We claim:
1. A converter system (100) for driving a Switched Reluctance Machine
(SRM), the converter system (100) comprising:
a multi-phase power bridge circuit (110) comprising of a plurality of half bridge legs (104a, 104b, 104c, 104d….104n), each of the half bridge legs comprises of two switches ((M1,M2), (M3,M4), (M5,M6), (M7,M8)…. (Mn, Mn+1)), each of the two switches are connected to a common node (n1, n2, n3, n4….nn), wherein phase coils (L1, L2, L3…. Ln) of the SRM are connected between the consecutive nodes (n1, n2, n3, n4…nn), and wherein the number of half bridge legs is one more than the number of phases to be controlled; and
a power controller (106) configured to control triggering of the switches ((M1, M2), (M3, M4), (M5, M6), (M7, M8) …. (Mn, Mn+1)) of the multi-phase power bridge circuit (110) such that the phase coils (L1, L2, L3…. Ln) of the SRM are activated in series, wherein a maximum of two phases are activated at a time with an overlap in phase angles of phase coils (L1, L2, L3…. Ln) and energy is transferred in a single stage from an outgoing phase to an incoming phase, where current in the outgoing phase is falling and the current in the incoming phase is rising such that a net summation of the current and torque is constant and positive, thereby reducing torque ripple in the SRM.
2. The converter system (100) as claimed in claim 1, wherein the converter
system (100) has a linear configuration such that when the incoming phase
is energised, the outgoing phase has a voltage but does not conduct current
as diodes in the multi-phase power bridge circuit (110) are blocked, thereby
leading to phase independence by preventing current flow in the outgoing
phase that are not required to be activated.

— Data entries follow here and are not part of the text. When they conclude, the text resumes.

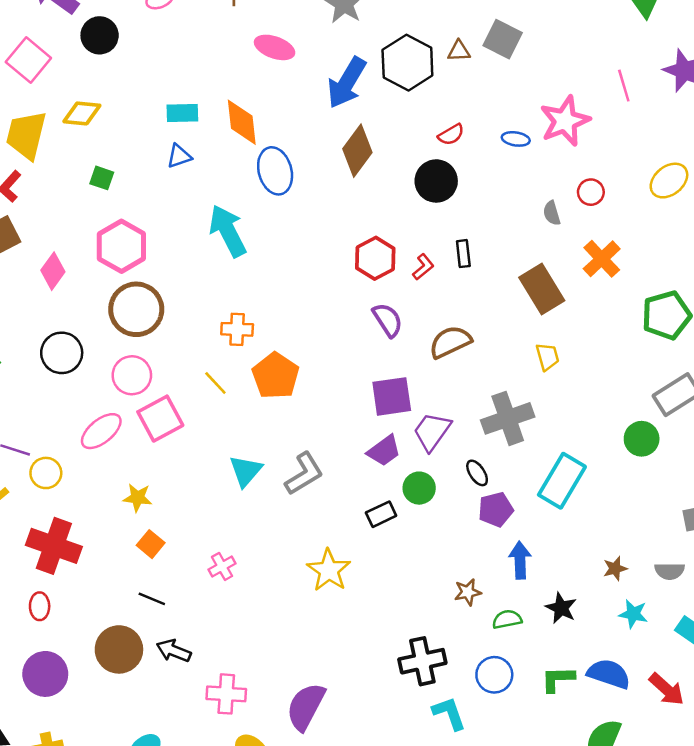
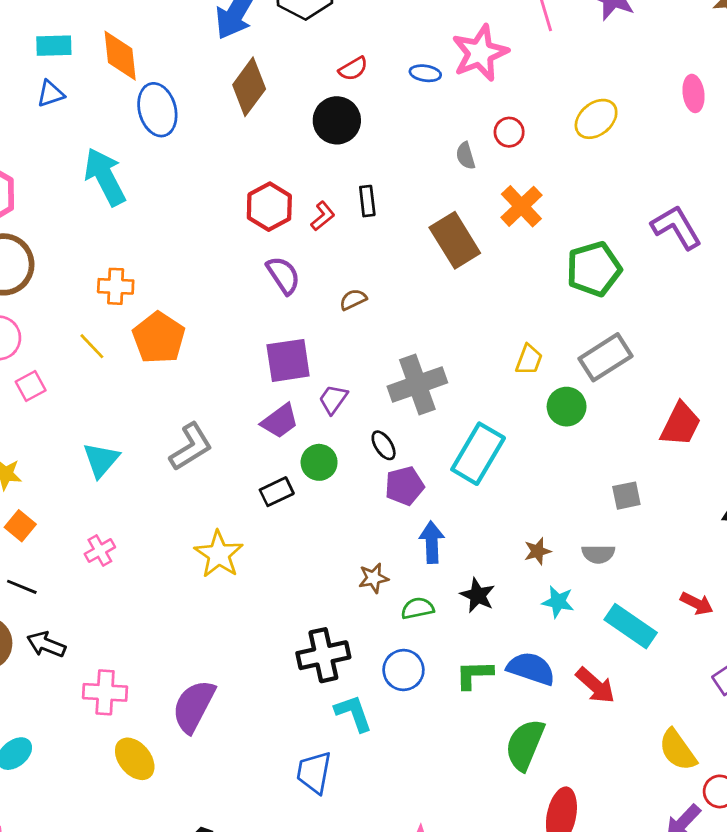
brown semicircle: (450, 342) -> (353, 300), size x0.6
yellow trapezoid: (547, 357) -> (529, 360), moved, turned 36
pink square: (160, 419) -> (31, 386), size x0.6
purple trapezoid: (432, 431) -> (333, 399), size x0.7
cyan triangle: (246, 471) -> (101, 460), moved

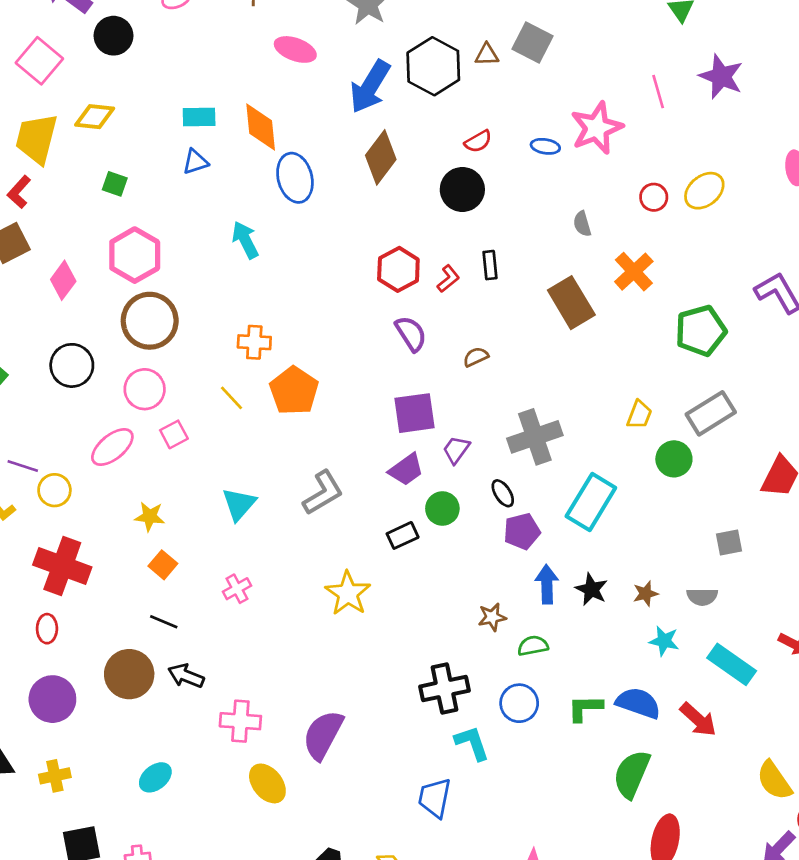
red circle: (509, 132) -> (654, 197), moved
cyan arrow: (105, 177) -> (245, 240), size x0.7
black star: (478, 595) -> (591, 589), moved

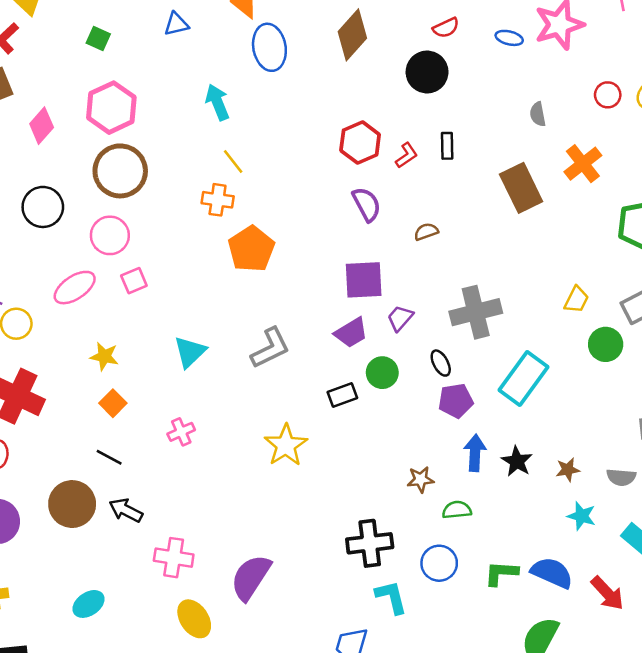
yellow line: (231, 398) -> (233, 161), moved

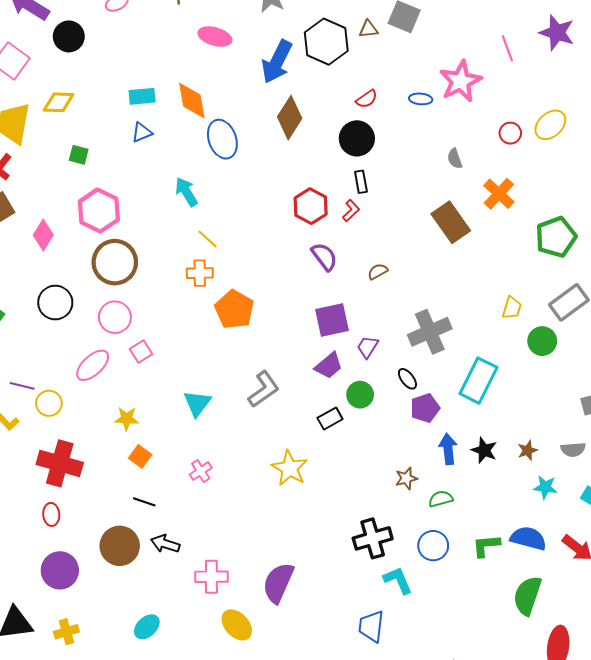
black rectangle: (447, 146) -> (361, 182), moved

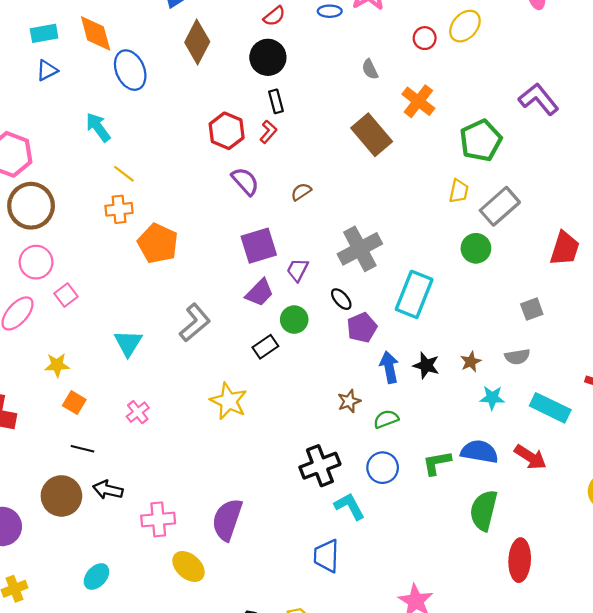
yellow trapezoid: (512, 308) -> (459, 191), moved

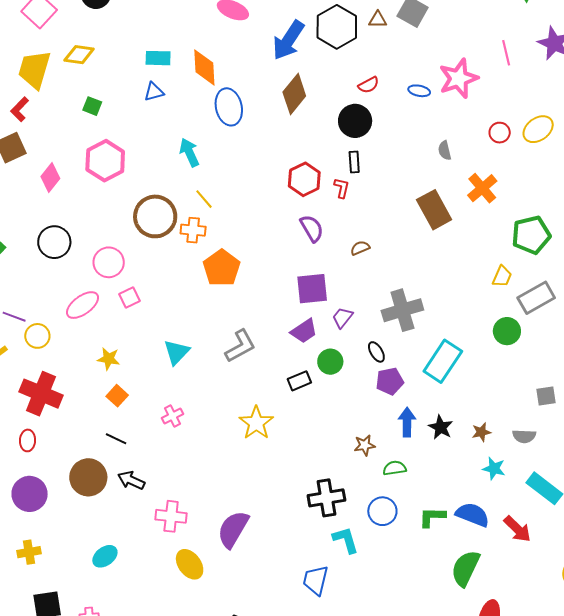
red L-shape: (268, 132) -> (342, 188), turned -40
brown circle: (31, 206) -> (155, 216), moved

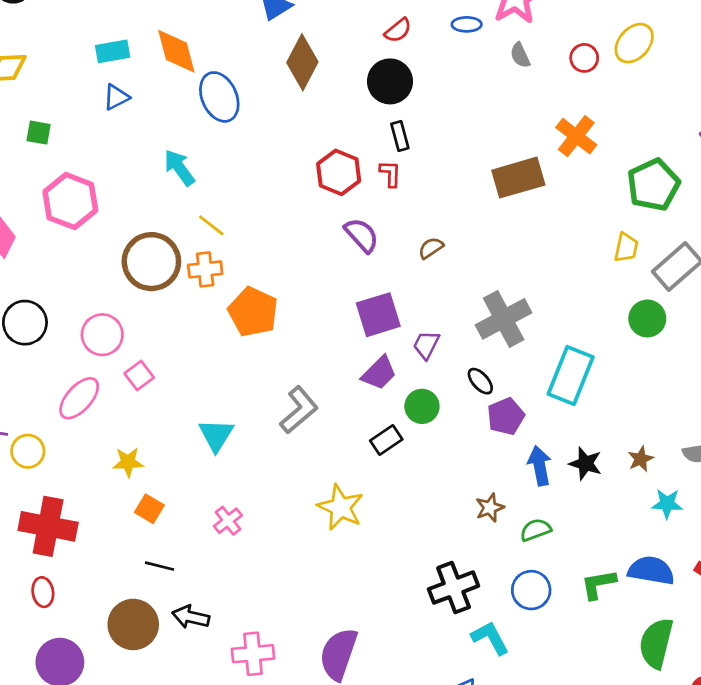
gray semicircle: (445, 150) -> (520, 55), moved
brown rectangle: (434, 210) -> (518, 178), turned -66

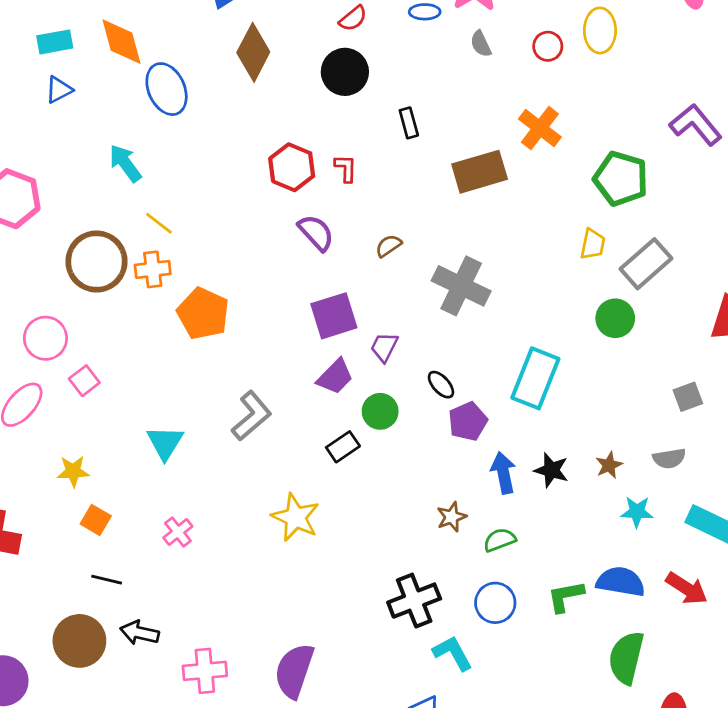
yellow ellipse: (634, 43) -> (600, 30), turned -42
black rectangle: (400, 136) -> (409, 123), moved
green pentagon: (653, 185) -> (621, 179), turned -30
gray cross: (504, 319) -> (461, 286), moved, turned -36

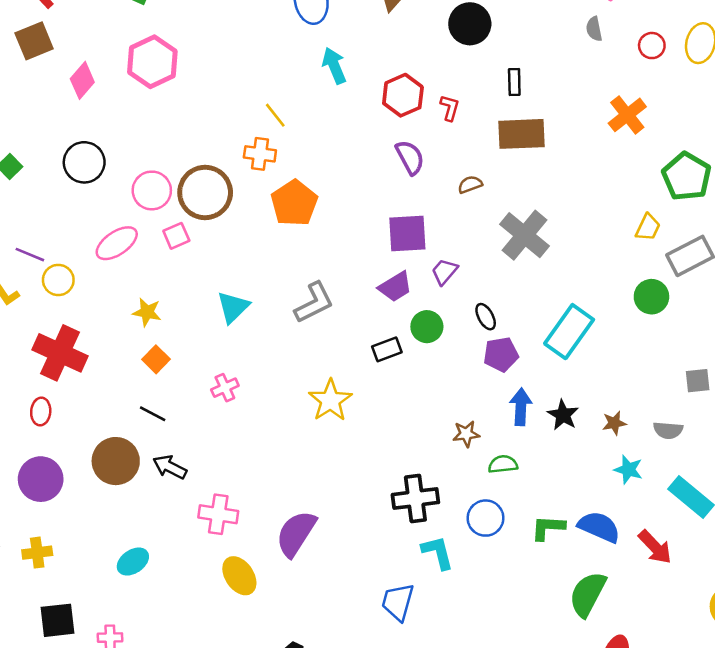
cyan arrow: (125, 163) -> (334, 66), moved
brown rectangle: (480, 172) -> (521, 134), moved
brown circle: (96, 262) -> (205, 192), moved

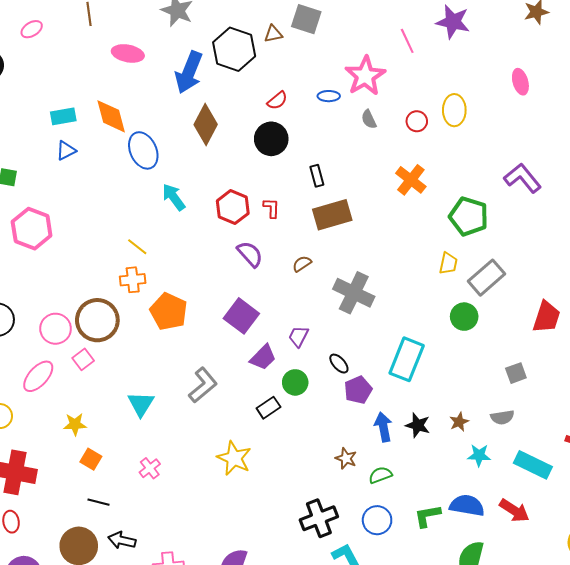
purple square: (407, 234) -> (241, 316), moved, turned -36
brown star: (466, 434) -> (346, 458), turned -30

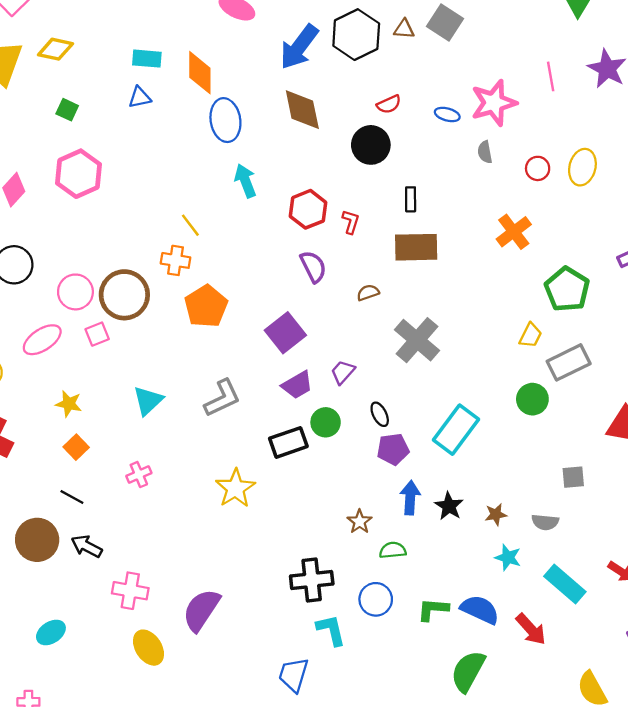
brown diamond: (206, 124) -> (302, 110), turned -54
black rectangle: (268, 408) -> (288, 442), size x1.4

3. The converter system (100) as claimed in claim 1, wherein the converter system (100) is configured to activate the maximum of two phases of the SRM at a time by energizing the incoming phase and the outgoing phase, and enabling faster current rise in the incoming phase as energy from the outgoing phase is pushed into the incoming phase.
4. The converter system (100) as claimed in claim 1, wherein the power controller (106) is configured to control triggering of the switches ((M1, M2), (M3, M4), (M5, M6), (M7, M8) …. (Mn, Mn+1)) such that a series current flows through a maximum of two phase coils of the phase coils (L1, L2, L3…. Ln).
5. The converter system (100) as claimed in claim 1, wherein the converter system (100) enables rotation of the SRM in a first direction by operating the outgoing and incoming phases as per a first pre-determined sequence of phase energization and enables rotation of the SRM in a reverse direction by operating the outgoing and incoming phases as per a second pre¬determined sequence of phase energization.
6. The converter system (100) as claimed in claim 1, wherein the power controller (106) is configured to provide a commutation angle of more than 120 electrical degrees and less than 180 electrical degrees for a three phase SRM and more than 90 electrical degrees and less than 180 electrical degrees for a four phase SRM, thereby providing an overlap between phases leading to the reduction in torque ripple.
7. A method for driving a Switched Reluctance Machine (SRM), the method comprising:
triggering a plurality of switches ((M1, M2), (M3, M4), (M5, M6), (M7, M8) …. (Mn, Mn+1)) of a converter system (100) such that phase coils of the SRM are activated in series; and
activating a maximum of two phases at a time with an overlap in phase angles of the phase coils and energy is transferred in a single stage

f p
from an outgoing phase to an incoming phase where current in the outgoing phase is falling and the current in the incoming phase is rising such that a net summation of the current and torque is constant and positive, thereby reducing torque ripple in the SRM.
8. The method as claimed in claim 7, wherein the method comprises:
(a) activating a first phase of the SRM by enabling flow of current through a first phase coil of the phase coils;
(b) activating a second phase of the SRM such that a phase overlap occurs between the first phase and the second phase;
(c) deactivating the first phase and activating a third phase such that a phase overlap occurs between the second phase and the third phase;
(d) activating the first phase and deactivating the third phase of the SRM by disabling flow of current through a third phase coil of the phase coils;
(e) repeating steps (a) to (d).
9. The method as claimed in claim 7, wherein the method comprises:
(a) activating a first phase of a three-phase SRM by enabling flow of current through a first phase coil of the phase coils;
(b) activating a second phase of the SRM such that a phase overlap occurs between the first phase and the second phase;
(c) deactivating the first phase and activating a third phase such that a phase overlap occurs between the second phase and the third phase;
(d) activating the first phase such that current flows from the switch M3 to the switch M2 and the third phase has current flow from the switch M5 and the switch M8;
(e) maintaining the first phase active and deactivating the third phase;
(f) activating the first and the second phases such that current flows through the switches M5 and M2 ;

(g) deactivating the first phase and maintaining the second phase as active;
(h) maintaining the second phase and the third phase active with current flowing from the switches M7 and M4 leading to overlap of the second and the third phases;
(i) deactivating the second phase and maintaining the third phase active; and
(j) repeating steps (a) to (i).